No caso da Venezuela, os programas sociais, financiados pelas receitas provenientes do boom petrolífero, não estimularam uma redistribuição ou inclusão real. Pelo contrário, serviram como base para o clientelismo político e, com o tempo, além disso, se converteram em um mecanismo de controle social. O chavismo, por sua vez, sob os mandatos de Hugo Chávez, buscou beneficiar sua base com programas e reconhecimento discursivo, enquanto atacava e excluía de maneira constante a população opositora.

O chavismo que hoje governa sob o mandato de Nicolás Maduro reprimiu ainda mais a oposição e a população em geral, e aceitou a economia ilícita diante da incapacidade de gerar as receitas substanciais do petróleo do passado, o que implicou, além disso, a destruição do meio ambiente, e um impacto enorme e direto sobre a população indígena.

Para cumprir a oferta de uma Colômbia de "paz e amor", Petro e Márquez devem se dissociar claramente de projetos autoritários de esquerda na região, como o venezuelano, e também atender às necessidades de outro grupo vulnerável: a população venezuelana que vive em seu território hoje.

Respeito às instituições e aos adversários

A paz como eixo central do governo é a promessa de Petro.
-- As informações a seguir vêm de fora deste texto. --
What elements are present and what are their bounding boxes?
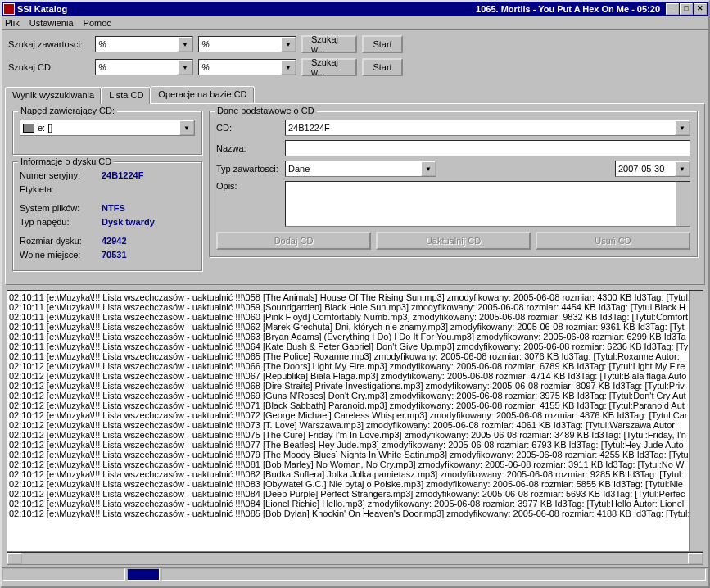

Ao contrário de Chávez, o presidente colombiano eleito parece entender que a "polarização perniciosa" e a aniquilação do adversário são contraditórias à democracia. Depois de conhecer os resultados, ele e seus assessores deram as boas-vindas aos 10 milhões de eleitores de Rodolfo Hernández em seu governo; convidam ao diálogo e asseguram que não utilizarão o poder para perseguir ou destruir o oponente.

Em 1998, Chávez ganhou oferecendo-se para "fritar em óleo as cabeças dos adecos" e cumpriu: hoje ainda há mais de 200 presos políticos na Venezuela, os partidos de oposição são processados, um bom número de líderes políticos de trajetória e jornalistas estão no exílio; inclusive a mesma dissidência chavista foi perseguida.

Petro e Márquez falam, ao contrário, de construir consensos e propõem um grande acordo nacional a partir da participação e o reconhecimento das regiões. Se o Pacto Histórico cumprir esta oferta política, respeitar a independência dos poderes e canalizar seus programas de maneira institucional, beneficiaria a sociedade colombiana e agregaria valor à esquerda democrática, o que a separaria das esquerdas autoritárias, assim como da direita colombiana que no passado também tentou corroer a democracia enquanto estava no poder.

Para isso, o novo par que liderará o governo terá que fazer um esforço consciente para institucionalizar processos e mitigar o personalismo do Poder Executivo, os velhos obstáculos à democracia na região. Diferenciar-se de Chávez e Maduro, mas também de Uribe, Bolsonaro e Bukele, reivindicaria a democracia na Colômbia e em toda a América Latina.

Como diz Francia Márquez, o triunfo de sua plataforma é um mandato histórico para transformar a Colômbia. Sua mera presença no futuro governo já marca um antes e um depois. Mas isso não é suficiente. A própria experiência da Colômbia e do país vizinho ensina ao país inteiro que as transformações em benefício da sociedade não acontecem se se exclui, persegue ou silencia pelos que estão no poder.

Se a paz e a democracia não representam um projeto coletivo em sua concepção e execução, está destinado a fracassar. Portanto, o Pacto Histórico terá que demonstrar uma forte vontade política de cumprir com as normas e práticas democráticas, respeitando os tempos que estas requerem, a fim de fornecer à Colômbia o que o chavismo não conseguiu na Venezuela.